> [TASK ITEM]: Please restate each entry word for word and leave the pictures out.

-=-=-=-=-

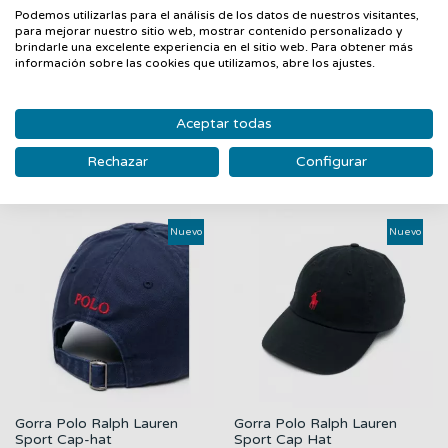
Podemos utilizarlas para el análisis de los datos de nuestros visitantes,
- Rejilla transpirable en la parte trasera.
para mejorar nuestro sitio web, mostrar contenido personalizado y
- Visera con costuras.
brindarle una excelente experiencia en el sitio web. Para obtener más
información sobre las cookies que utilizamos, abre los ajustes.
Aceptar todas
PRODUCTOS RELACIONADOS
Rechazar
Configurar
‹
›
Nuevo
Nuevo
Gorra Polo Ralph Lauren
Gorra Polo Ralph Lauren
Sport Cap-hat
Sport Cap Hat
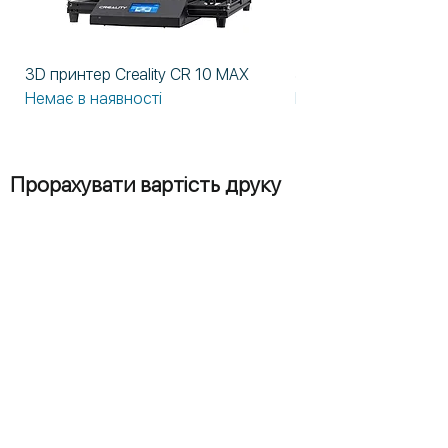
3D принтер Creality CR 10 MAX
3D принтер Formlabs
Немає в наявності
Немає в наявності
Прорахувати вартість друку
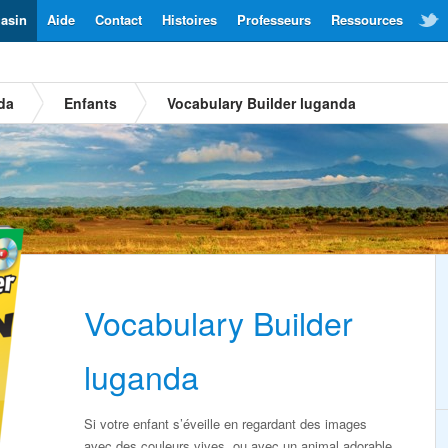
asin
Aide
Contact
Histoires
Professeurs
Ressources
da
Enfants
Vocabulary Builder luganda
Vocabulary Builder
luganda
Si votre enfant s’éveille en regardant des images
avec des couleurs vives, ou avec un animal adorable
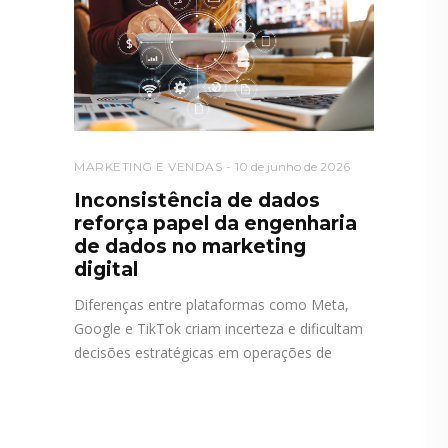
MARKETING E VENDAS
10 de junho de 2026
Inconsistência de dados
reforça papel da engenharia
de dados no marketing
digital
Diferenças entre plataformas como Meta,
Google e TikTok criam incerteza e dificultam
decisões estratégicas em operações de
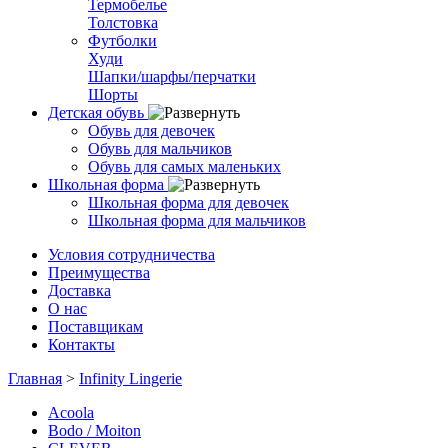
Термобелье
Толстовка
Футболки
Худи
Шапки/шарфы/перчатки
Шорты
Детская обувь
Обувь для девочек
Обувь для мальчиков
Обувь для самых маленьких
Школьная форма
Школьная форма для девочек
Школьная форма для мальчиков
Условия сотрудничества
Преимущества
Доставка
О нас
Поставщикам
Контакты
Главная
>
Infinity Lingerie
Acoola
Bodo / Moiton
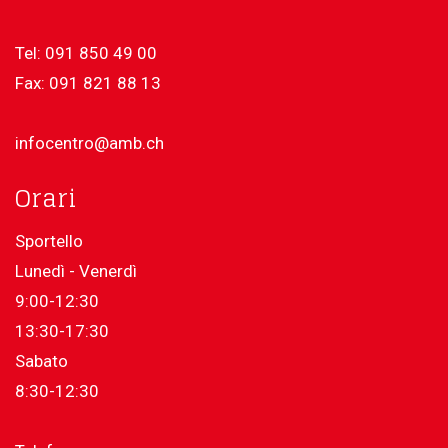
Tel: 091 850 49 00
Fax: 091 821 88 13
infocentro@amb.ch
Orari
Sportello
Lunedì - Venerdì
9:00-12:30
13:30-17:30
Sabato
8:30-12:30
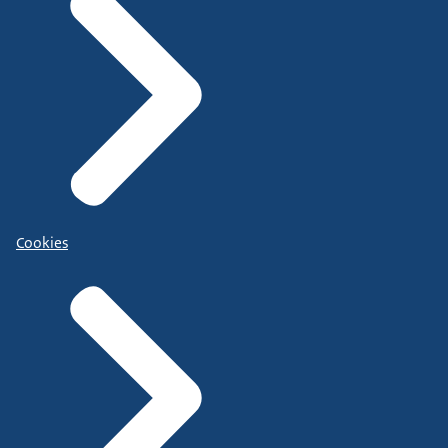
Cookies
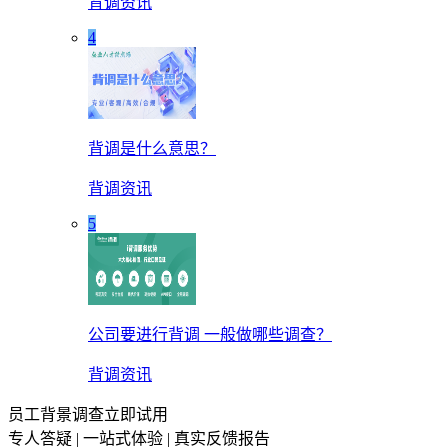
背调资讯
4
背调是什么意思？
背调资讯
5
公司要进行背调 一般做哪些调查？
背调资讯
员工背景调查立即试用
专人答疑 | 一站式体验 | 真实反馈报告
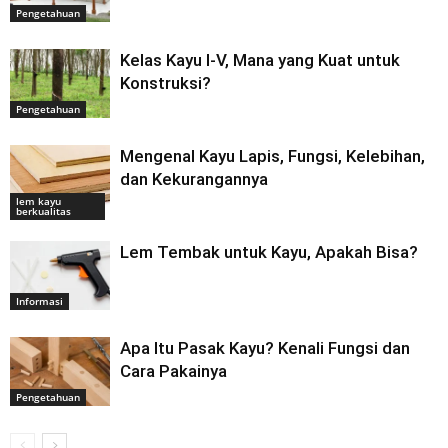
Pengetahuan
Kelas Kayu I-V, Mana yang Kuat untuk
Konstruksi?
Pengetahuan
Mengenal Kayu Lapis, Fungsi, Kelebihan,
dan Kekurangannya
lem kayu
berkualitas
Lem Tembak untuk Kayu, Apakah Bisa?
Informasi
Apa Itu Pasak Kayu? Kenali Fungsi dan
Cara Pakainya
Pengetahuan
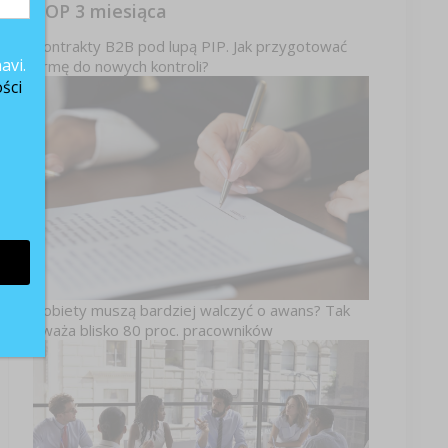
TOP 3 miesiąca
Kontrakty B2B pod lupą PIP. Jak przygotować
avi.
firmę do nowych kontroli?
ści
Kobiety muszą bardziej walczyć o awans? Tak
uważa blisko 80 proc. pracowników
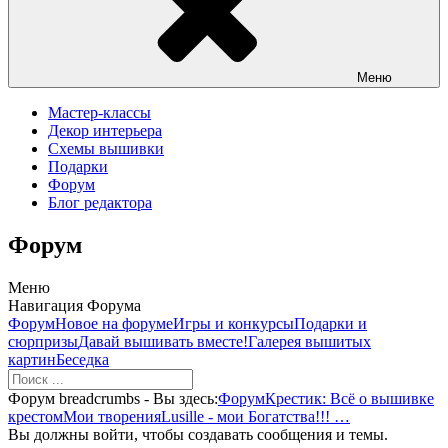
Меню
Мастер-классы
Декор интерьера
Схемы вышивки
Подарки
Форум
Блог редактора
Форум
Меню
Навигация Форума
Форум
Новое на форуме
Игры и конкурсы
Подарки и
сюрпризы
Давай вышивать вместе!
Галерея вышитых
картин
Беседка
Форум breadcrumbs - Вы здесь:
Форум
Крестик: Всё о вышивке
крестом
Мои творения
Lusille - мои Богатства!!! …
Вы должны войти, чтобы создавать сообщения и темы.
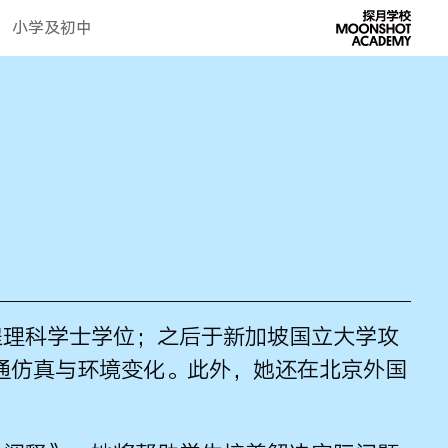
小学及初中
工程理科学士学位；之后于新加坡国立大学攻
通仿真与环境变化。此外，她还在北京外国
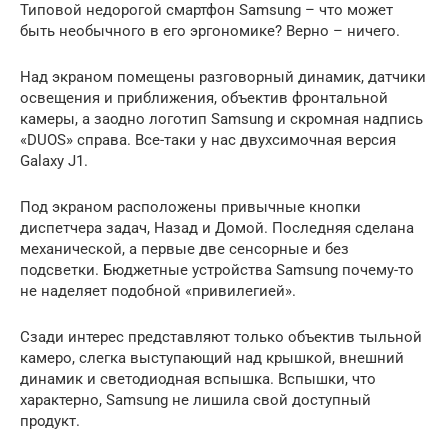
Типовой недорогой смартфон Samsung – что может
быть необычного в его эргономике? Верно – ничего.
Над экраном помещены разговорный динамик, датчики
освещения и приближения, объектив фронтальной
камеры, а заодно логотип Samsung и скромная надпись
«DUOS» справа. Все-таки у нас двухсимочная версия
Galaxy J1.
Под экраном расположены привычные кнопки
диспетчера задач, Назад и Домой. Последняя сделана
механической, а первые две сенсорные и без
подсветки. Бюджетные устройства Samsung почему-то
не наделяет подобной «привилегией».
Сзади интерес представляют только объектив тыльной
камеро, слегка выступающий над крышкой, внешний
динамик и светодиодная вспышка. Вспышки, что
характерно, Samsung не лишила свой доступный
продукт.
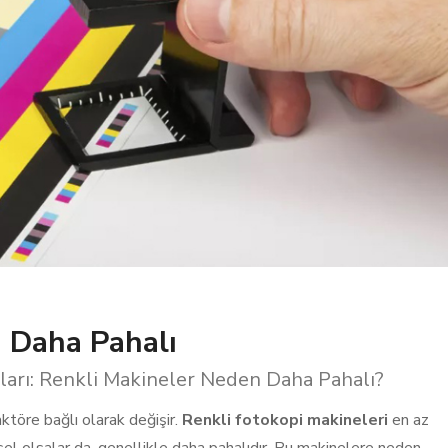
 Daha Pahalı
tları: Renkli Makineler Neden Daha Pahalı?
faktöre bağlı olarak değişir.
Renkli fotokopi makineleri
en az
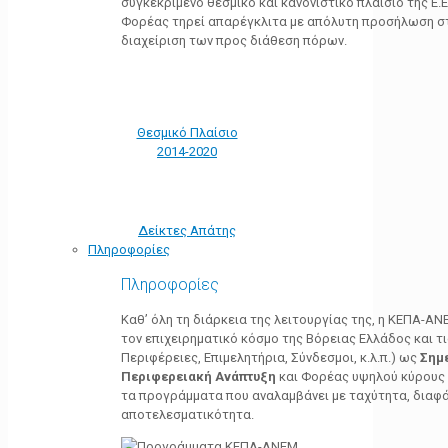
συγκεκριμένο θεσμικό και κανονιστικό πλαίσιο της Ε.Ε.
Φορέας τηρεί απαρέγκλιτα με απόλυτη προσήλωση στ
διαχείριση των προς διάθεση πόρων.
Θεσμικό Πλαίσιο
2014-2020
Δείκτες Απάτης
Πληροφορίες
Πληροφορίες
Καθ’ όλη τη διάρκεια της λειτουργίας της, η ΚΕΠΑ-Α
τον επιχειρηματικό κόσμο της Βόρειας Ελλάδος και τ
Περιφέρειες, Επιμελητήρια, Σύνδεσμοι, κ.λ.π.) ως
Σημ
Περιφερειακή Ανάπτυξη
και Φορέας υψηλού κύρους κ
τα προγράμματα που αναλαμβάνει με ταχύτητα, διαφά
αποτελεσματικότητα.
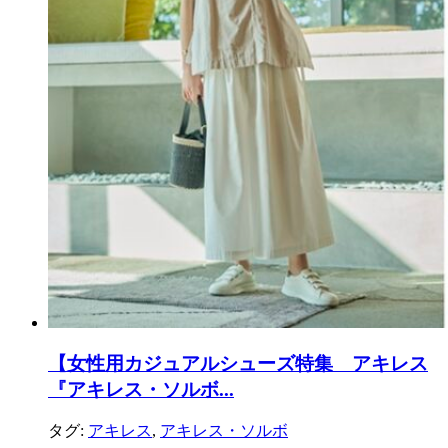
【女性用カジュアルシューズ特集 アキレス
『アキレス・ソルボ...
タグ:
アキレス
,
アキレス・ソルボ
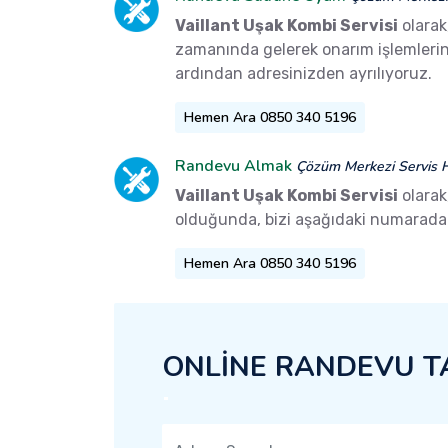
Vaillant Uşak Kombi Servisi
olarak
zamanında gelerek onarım işlemlerini 
ardından adresinizden ayrılıyoruz.
Hemen Ara 0850 340 5196
Randevu Almak
Çözüm Merkezi Servis H
Vaillant Uşak Kombi Servisi
olarak
olduğunda, bizi aşağıdaki numaradan 
Hemen Ara 0850 340 5196
ONLİNE RANDEVU T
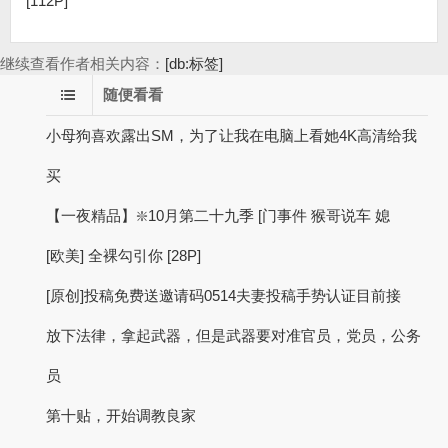
[112P]
继续查看作者相关内容：
[db:标签]
随便看看
小母狗喜欢露出SM，为了让我在电脑上看她4K高清给我
买
【一夜精品】❇️10月第二十九季 [门事件 猴哥说车 媳
[欧美] 全裸勾引你 [28P]
[原创]投稿免费送邀请码0514夫妻投稿手势认证目前接
放下法律，拿起武器，但是武器要对准官员，党员，公务
员
第十贴，开始调教良家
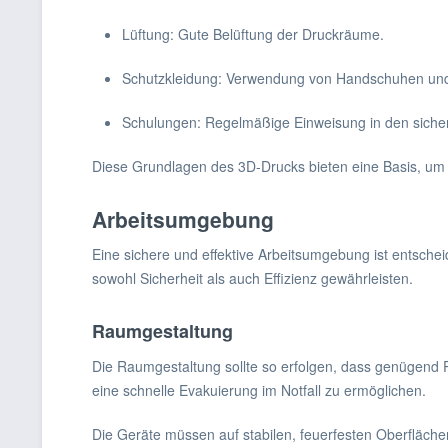
Lüftung: Gute Belüftung der Druckräume.
Schutzkleidung: Verwendung von Handschuhen un
Schulungen: Regelmäßige Einweisung in den sich
Diese Grundlagen des 3D-Drucks bieten eine Basis, um 
Arbeitsumgebung
Eine sichere und effektive Arbeitsumgebung ist entsch
sowohl Sicherheit als auch Effizienz gewährleisten.
Raumgestaltung
Die Raumgestaltung sollte so erfolgen, dass genügend 
eine schnelle Evakuierung im Notfall zu ermöglichen.
Die Geräte müssen auf stabilen, feuerfesten Oberflächen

-=-=-=-=-

> [WRITTEN REPLY]:
Podemos utilizarlas para el análisis de los datos de nuestros visitantes,
- Rejilla transpirable en la parte trasera.
para mejorar nuestro sitio web, mostrar contenido personalizado y
- Visera con costuras.
brindarle una excelente experiencia en el sitio web. Para obtener más
información sobre las cookies que utilizamos, abre los ajustes.
Aceptar todas
PRODUCTOS RELACIONADOS
Rechazar
Configurar
‹
›
Nuevo
Nuevo
Gorra Polo Ralph Lauren
Gorra Polo Ralph Lauren
Sport Cap-hat
Sport Cap Hat
3D принтер Creality CR 10 MAX
3D принтер Formlabs
Немає в наявності
Немає в наявності
Прорахувати вартість друку
asin
Aide
Contact
Histoires
Professeurs
Ressources
da
Enfants
Vocabulary Builder luganda
Vocabulary Builder
luganda
Si votre enfant s’éveille en regardant des images
avec des couleurs vives, ou avec un animal adorable
MARKETING E VENDAS
10 de junho de 2026
Inconsistência de dados
reforça papel da engenharia
de dados no marketing
digital
Diferenças entre plataformas como Meta,
Google e TikTok criam incerteza e dificultam
decisões estratégicas em operações de
Термобелье
Толстовка
Футболки
Худи
Шапки/шарфы/перчатки
Шорты
Детская обувь
Обувь для девочек
Обувь для мальчиков
Обувь для самых маленьких
Школьная форма
Школьная форма для девочек
Школьная форма для мальчиков
Условия сотрудничества
Преимущества
Доставка
О нас
Поставщикам
Контакты
Главная
>
Infinity Lingerie
Acoola
Bodo / Moiton
Tel: 091 850 49 00
Fax: 091 821 88 13
infocentro@amb.ch
Orari
Sportello
Lunedì - Venerdì
9:00-12:30
13:30-17:30
Sabato
8:30-12:30
Cookies
背调资讯
4
背调是什么意思？
背调资讯
5
公司要进行背调 一般做哪些调查？
背调资讯
员工背景调查立即试用
专人答疑 | 一站式体验 | 真实反馈报告
Pengetahuan
Kelas Kayu I-V, Mana yang Kuat untuk
Konstruksi?
Pengetahuan
Mengenal Kayu Lapis, Fungsi, Kelebihan,
dan Kekurangannya
lem kayu
berkualitas
Lem Tembak untuk Kayu, Apakah Bisa?
Informasi
Apa Itu Pasak Kayu? Kenali Fungsi dan
Cara Pakainya
Pengetahuan
TOP 3 miesiąca
Kontrakty B2B pod lupą PIP. Jak przygotować
avi.
firmę do nowych kontroli?
ści
Kobiety muszą bardziej walczyć o awans? Tak
uważa blisko 80 proc. pracowników
Меню
Мастер-классы
Декор интерьера
Схемы вышивки
Подарки
Форум
Блог редактора
Форум
Меню
Навигация Форума
Форум
Новое на форуме
Игры и конкурсы
Подарки и
сюрпризы
Давай вышивать вместе!
Галерея вышитых
картин
Беседка
Форум breadcrumbs - Вы здесь:
Форум
Крестик: Всё о вышивке
крестом
Мои творения
Lusille - мои Богатства!!! …
Вы должны войти, чтобы создавать сообщения и темы.
小学及初中
工程理科学士学位；之后于新加坡国立大学攻
通仿真与环境变化。此外，她还在北京外国
Типовой недорогой смартфон Samsung – что может
быть необычного в его эргономике? Верно – ничего.
Над экраном помещены разговорный динамик, датчики
освещения и приближения, объектив фронтальной
камеры, а заодно логотип Samsung и скромная надпись
«DUOS» справа. Все-таки у нас двухсимочная версия
Galaxy J1.
Под экраном расположены привычные кнопки
диспетчера задач, Назад и Домой. Последняя сделана
механической, а первые две сенсорные и без
подсветки. Бюджетные устройства Samsung почему-то
не наделяет подобной «привилегией».
Сзади интерес представляют только объектив тыльной
камеро, слегка выступающий над крышкой, внешний
динамик и светодиодная вспышка. Вспышки, что
характерно, Samsung не лишила свой доступный
продукт.
 Daha Pahalı
tları: Renkli Makineler Neden Daha Pahalı?
faktöre bağlı olarak değişir.
Renkli fotokopi makineleri
en az
συγκεκριμένο θεσμικό και κανονιστικό πλαίσιο της Ε.Ε.
Φορέας τηρεί απαρέγκλιτα με απόλυτη προσήλωση στ
διαχείριση των προς διάθεση πόρων.
Θεσμικό Πλαίσιο
2014-2020
Δείκτες Απάτης
Πληροφορίες
Πληροφορίες
Καθ’ όλη τη διάρκεια της λειτουργίας της, η ΚΕΠΑ-Α
τον επιχειρηματικό κόσμο της Βόρειας Ελλάδος και τ
Περιφέρειες, Επιμελητήρια, Σύνδεσμοι, κ.λ.π.) ως
Σημ
Περιφερειακή Ανάπτυξη
και Φορέας υψηλού κύρους κ
τα προγράμματα που αναλαμβάνει με ταχύτητα, διαφά
αποτελεσματικότητα.
【女性用カジュアルシューズ特集 アキレス
『アキレス・ソルボ...
タグ:
アキレス
,
アキレス・ソルボ
Vaillant Uşak Kombi Servisi
olarak
zamanında gelerek onarım işlemlerini 
ardından adresinizden ayrılıyoruz.
Hemen Ara 0850 340 5196
Randevu Almak
Çözüm Merkezi Servis H
Vaillant Uşak Kombi Servisi
olarak
olduğunda, bizi aşağıdaki numaradan 
Hemen Ara 0850 340 5196
ONLİNE RANDEVU T
[112P]
继续查看作者相关内容：
[db:标签]
随便看看
小母狗喜欢露出SM，为了让我在电脑上看她4K高清给我
买
【一夜精品】❇️10月第二十九季 [门事件 猴哥说车 媳
[欧美] 全裸勾引你 [28P]
[原创]投稿免费送邀请码0514夫妻投稿手势认证目前接
放下法律，拿起武器，但是武器要对准官员，党员，公务
员
第十贴，开始调教良家
Lüftung: Gute Belüftung der Druckräume.
Schutzkleidung: Verwendung von Handschuhen un
Schulungen: Regelmäßige Einweisung in den sich
Diese Grundlagen des 3D-Drucks bieten eine Basis, um 
Arbeitsumgebung
Eine sichere und effektive Arbeitsumgebung ist entsch
sowohl Sicherheit als auch Effizienz gewährleisten.
Raumgestaltung
Die Raumgestaltung sollte so erfolgen, dass genügend 
eine schnelle Evakuierung im Notfall zu ermöglichen.
Die Geräte müssen auf stabilen, feuerfesten Oberflächen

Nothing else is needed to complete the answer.